L’Afrique du Sud cherchera de nouveaux marchés en Afrique et en Asie, alors qu’elle poursuit ses négociations avec les États-Unis sur l’instauration imminente de droits de douane de 30%, a déclaré lundi le président Cyril Ramaphosa
Les États-Unis sont le deuxième partenaire commercial de l’Afrique du Sud.

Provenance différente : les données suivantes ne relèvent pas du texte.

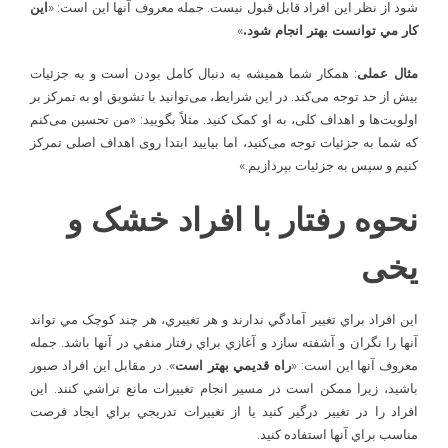
شود از نظر اين افراد قابل قبول نيست. جمله معروف آنها اين است: «
اين
کار مي توانست بهتر انجام شود.
»
مثال عملی
: همکار شما همیشه به دنبال کامل بودن است و به جزئیات
بیش از حد توجه می‌کند. در این شرایط، می‌توانید با تشویق او به تمرکز بر
اولویت‌ها و اهداف کلی، به او کمک کنید. مثلاً بگویید: «من تحسین می‌کنم
که شما به جزئیات توجه می‌کنید، اما بیایید ابتدا روی اهداف اصلی تمرکز
کنیم و سپس به جزئیات بپردازیم.»
نحوه رفتار با افراد خشک و
یخی
اين افراد براي تغيير آمادگي ندارند و هر تغييري، هر چند کوچک مي تواند
آنها را نگران و آشفته سازد و آغازي براي رفتار منفي در آنها باشد. جمله
معروف آنها اين است: «
راه قديمي بهتر است
». در مقابل اين افراد صبور
باشيد، زيرا ممکن است در مسير انجام تغييرات مانع تراشي کنند. اين
افراد را در تغيير درگير کنيد يا از تغييرات تدريجي براي ايجاد فرصت
مناسب براي آنها استفاده کنيد.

Pretoria a averti que le relèvement des droits de douane américains –parmi ceux qui seront imposés à plusieurs pays à partir de jeudi– pourrait lui coûter 100.000 emplois, alors que le taux de chômage dépasse déjà 30%.
L’impact sur la croissance pourrait être de 0,2% a déploré le ministre des Affaires étrangères Ronald Lamola lundi lors d’une conférence de presse alors que le PIB n’a augmenté que de 0,1% au premier trimestre.
Les droits de douane de 30% sur les exportations sud-africaines sont les plus élevés d’Afrique subsaharienne et s’inscrivent dans un contexte de relations diplomatiques tendues entre les deux pays.
Pretoria s’efforce encore de sceller un accord malgré la « provocation extrême » de la part des États-Unis, a assuré Ronald Lamola aux médias.
« Notre priorité absolue est de protéger nos industries d’exportation », a déclaré Cyril Ramaphosa dans sa lettre d’information hebdomadaire.
Les droits de douane toucheront des secteurs qui ne concurrencent pas l’industrie américaine
« Nous continuerons de collaborer avec les États-Unis afin de préserver l’accès au marché pour nos produits. Nous devons également accélérer la diversification de nos marchés d’exportation, notamment en intensifiant le commerce intra-africain », a-t-il ajouté.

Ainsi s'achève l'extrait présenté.